Lors de notre visite de l’antenne de Sinpole, nous avons fait l’impasse sur le repas de midi. Dans mon cerveau, une petite lampe surmontée de l’inscription FAIM se met à clignoter.
– Je commence à avoir la dalle. Pas toi ?
– Oh ! Que si ! D’ailleurs, si on ne veut pas rater le repas, on ferait bien de se bouger.
En arrivant à la surface, je suis surpris par la pluie qui tombe sur un paysage qui, il y a encore quelques minutes, était illuminé par la clarté d’une pleine lune.
– Il y a quelque chose qui ne va pas ?
– Non, non ! Je me suis une fois encore fait piéger par le paysageur. J’avais oublié que le temps était à la pluie.
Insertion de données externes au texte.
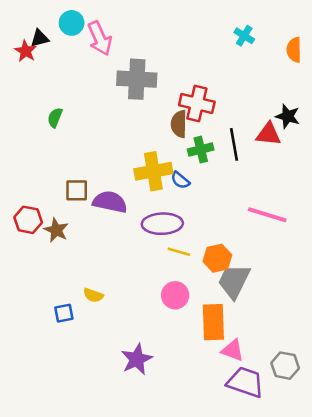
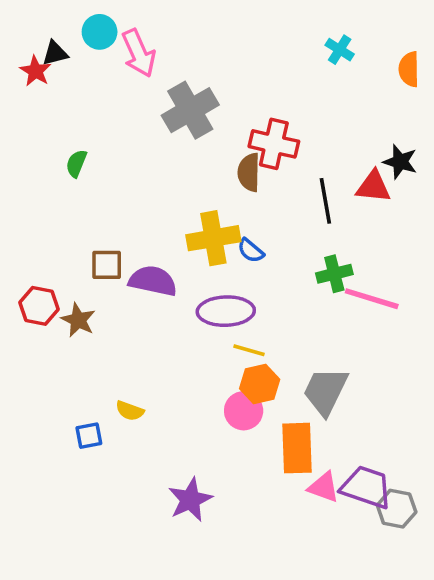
gray cross: (137, 79) -> (190, 110), turned -33
green cross: (201, 150) -> (334, 274), moved
orange hexagon: (217, 258) -> (260, 384), moved
purple trapezoid: (245, 382) -> (366, 487), moved

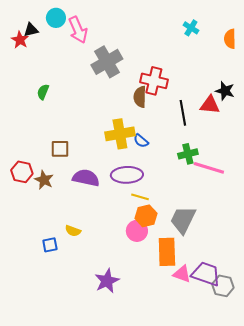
purple semicircle: (153, 281) -> (86, 178), moved

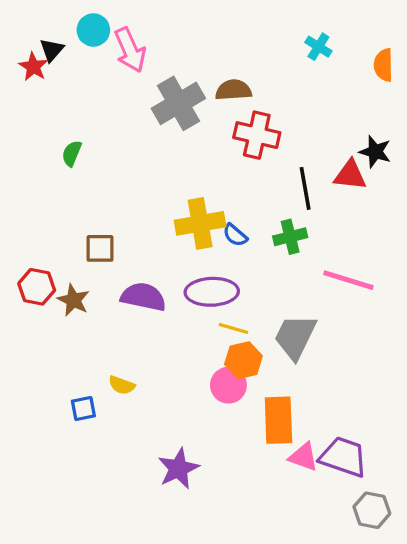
black triangle: (31, 30) -> (52, 50), turned -35
brown semicircle: (140, 97) -> (233, 90), moved, turned 85
green cross: (188, 154) -> (290, 237), moved
gray trapezoid: (183, 220) -> (295, 337), moved
gray hexagon: (223, 286) -> (372, 510), moved

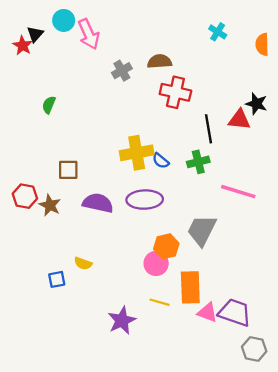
gray cross: (178, 103) -> (122, 71), size x0.6
yellow line: (233, 328) -> (159, 302), moved

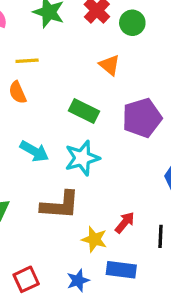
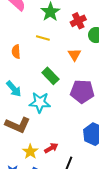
yellow line: (27, 61) -> (43, 38), moved

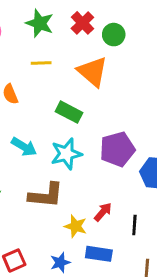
orange triangle: (74, 55) -> (93, 72), size x1.6
purple pentagon: (82, 91) -> (117, 149), moved

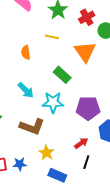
red arrow: (103, 212) -> (81, 143), moved
blue star: (60, 262) -> (20, 164), moved

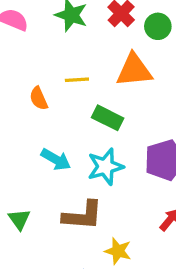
yellow line: (52, 37) -> (77, 80), moved
orange triangle: (85, 52) -> (134, 70), turned -45

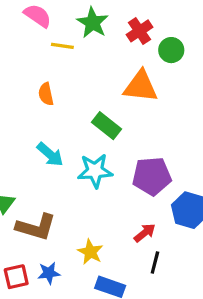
yellow line: (77, 80) -> (62, 46), moved
brown L-shape: (83, 215) -> (36, 227), moved

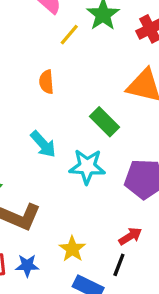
yellow line: (62, 46) -> (69, 35), turned -65
black line: (155, 262) -> (119, 265), moved

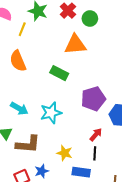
orange semicircle: (46, 82) -> (18, 61), size x1.5
cyan arrow: (43, 144) -> (19, 108), moved
cyan star: (87, 166) -> (51, 113), moved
J’espère juste que l’accalmie prévue pour demain se concrétise.
– Ne t’inquiète pas pour cela ! Les précipitations devraient cesser dans le courant de la soirée. Ça me fait très plaisir de vous retrouver ici.
L’homme qui nous aborde est le compagnon de l’astrophysicienne qui, l’autre soir, nous avait exposé cette théorie abracadabrantesque de la collision de Vénus avec une autre planète. Je réalise que je ne connais même pas leurs noms.
– Ha ! Bonsoir. Ça me fait également très plaisir. Ton amie est là aussi ? J’avais beaucoup apprécié son histoire d’amour très fusionnelle entre Vénus et Cupidon. Ha ! Ha !
– Elle se fera un plaisir d’effacer ton scepticisme, mais plus tard. Je crois que, maintenant, nous sommes attendus pour le repas.
– D’autant plus que j’ai une faim de loup.
Après le repas, certains randonneurs se retirent rapidement, prétextant un départ avant l’aube. Les autres se réunissent autour d’une cheminée dans laquelle un feu virtuel fait semblant de bruler. Mais il en sort tout de même une intense chaleur, probablement des lampes infrarouges habilement dissimulées.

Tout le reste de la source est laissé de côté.